La verità è che oggi l’8 marzo sta fallendo. Le donne, infatti, sembrano non aver mai conquistato davvero la piena e riconosciuta parità per cui hanno lottato, non solo nei singoli campi come il lavoro, ma nell’intera società. Ancora oggi in molti paesi del mondo alle donne non viene concesso il più semplice dei diritti, quello di vivere e di poter scegliere. Il gran numero di femminicidi che si perpetrano ogni giorno, ogni mese ed ogni anno e che sembra non diminuire mai è la prova che il marcio si trova nella collettività e non in qualche singolo e folle individuo. Perfino le stesse donne non rispettano più le donne e la libertà che ognuno di noi dovrebbe vedersi riconosciuta: differenziare brave ragazze e poco di buono, ottime casalinghe e mamme lavoratrici, aspiranti madri e non, addirittura donne sposate e chi invece al matrimonio non ambisce per ricondurle alle due grandi categorie di buone donne e donne cattive con – un pizzico di – malizia non porta a nulla di più che ad un peggioramento della situazione in cui la donna stessa si trova, dando libero sfogo ai pensieri e agli ideali di alcuni uomini, che però sembrano sovrastare l’intera comunità maschile.

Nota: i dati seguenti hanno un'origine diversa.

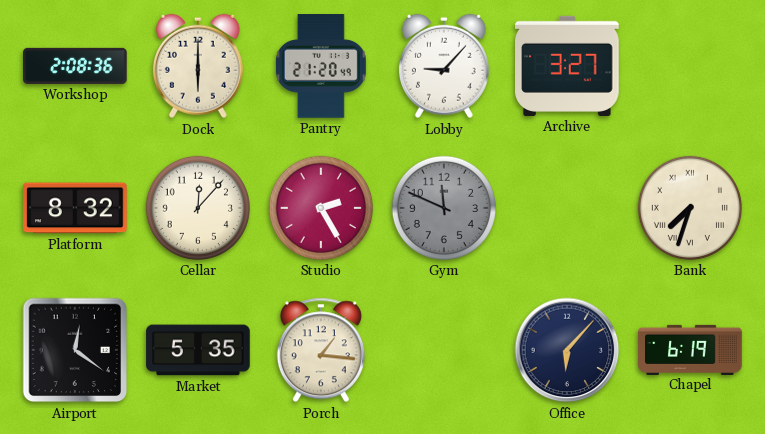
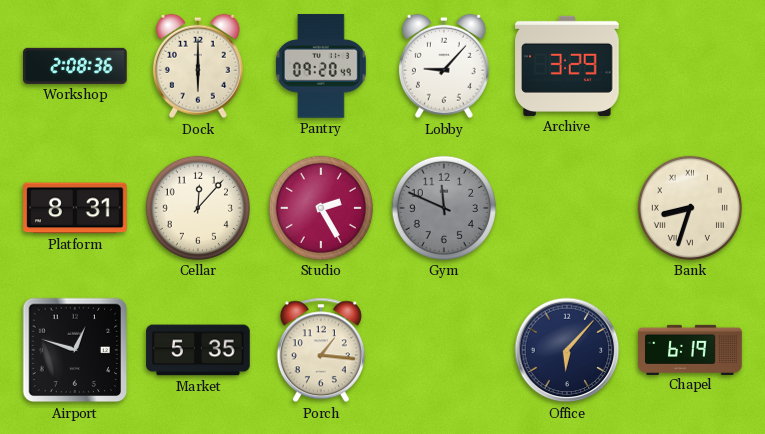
Pantry: 21:20 -> 09:20
Archive: 3:27 -> 3:29
Platform: 8:32 -> 8:31
Bank: 7:33 -> 8:33
Airport: 12:21 -> 12:48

Il vero secondo fallimento di questa celebrazione è infatti, a parer mio, escludere proprio loro, gli uomini. La Giornata della donna sembra essersi trasformata in una festa ghettizzata dalle stesse donne, quelle che una volta lottavano per entrare a far parte in egual misura rispetto agli uomini di una società da cui oggi alcune di loro sembrano volersi isolare per formare un mondo a parte.

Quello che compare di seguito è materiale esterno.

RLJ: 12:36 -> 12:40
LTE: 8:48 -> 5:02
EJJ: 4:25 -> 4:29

Oggi io non voglio ricevere gli auguri dagli uomini, voglio poter festeggiare con gli uomini. Voglio vedere gli uomini che gridano accanto a me e non contro di me; li voglio vedere in prima fila nei cortei a combattere per i miei diritti da donna, quei diritti che da uomini hanno già, ma che pretendono di vedere riconosciuti in ogni essere umano. Voglio vedere un uomo libero che insieme ad una donna libera o che si sente libera lotta per la libertà.
Infine oggi, 8 marzo, io voglio entrare al museo – uno di quei musei in cui solo oggi posso entrare gratuitamente perché sono donna – e voglio farlo con un uomo, entrambi gratis.